Overview
Can leftover VRAM only be allocated at the GPU level in Kubernetes? I looked into how surplus resources could be assigned to other workloads.
Examples
- GPU spec: 32GB
- Workstation spec: 2 GPUs
- Persistent inference spec: 1 GPU, 12GB VRAM
- This leaves GPUs with 32GB and 20GB of spare VRAM. I wanted to allocate this surplus to other tasks and maximize GPU utilization.
HOWTO
Replica
If you can cap the number of pods and pre-calculate resource requirements, replicas let you limit overall resource allocation. e.g., min CPU 1, RAM 2GB; max CPU 2, RAM 4GB; up to 5 pods.

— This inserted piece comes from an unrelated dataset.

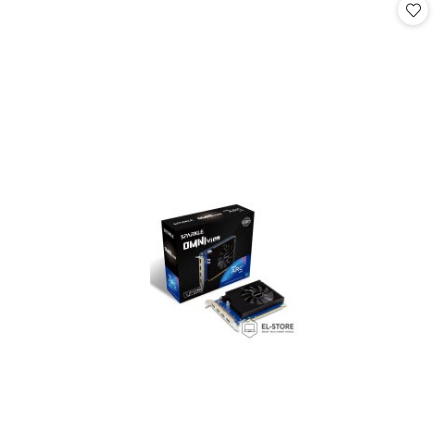
statusie:
statusie:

However, this only works for CPU and RAM — not for GPU.
Extended Resources
ref: Apply Extended Resources Kubernetes Extended Resources let you control how much VRAM each pod gets, so you can tune resources for training vs. serving pods.
The catch: if a container gobbles up all VRAM at runtime, there’s no way to detect it. You could spin up a sidecar container to monitor it, but that just adds more unnecessary resource usage.
GPU Virtualization
GPU virtualization is traditionally done through VMware, enabling fine-grained resource allocation on a single GPU. But virtualization support is limited to data-center-grade GPUs, and VMware is not free.
Conclusion
Kubernetes doesn’t natively support VRAM splitting. Extended Resources can allocate VRAM at pod creation time, but this doesn’t actually constrain the pod’s runtime VRAM usage.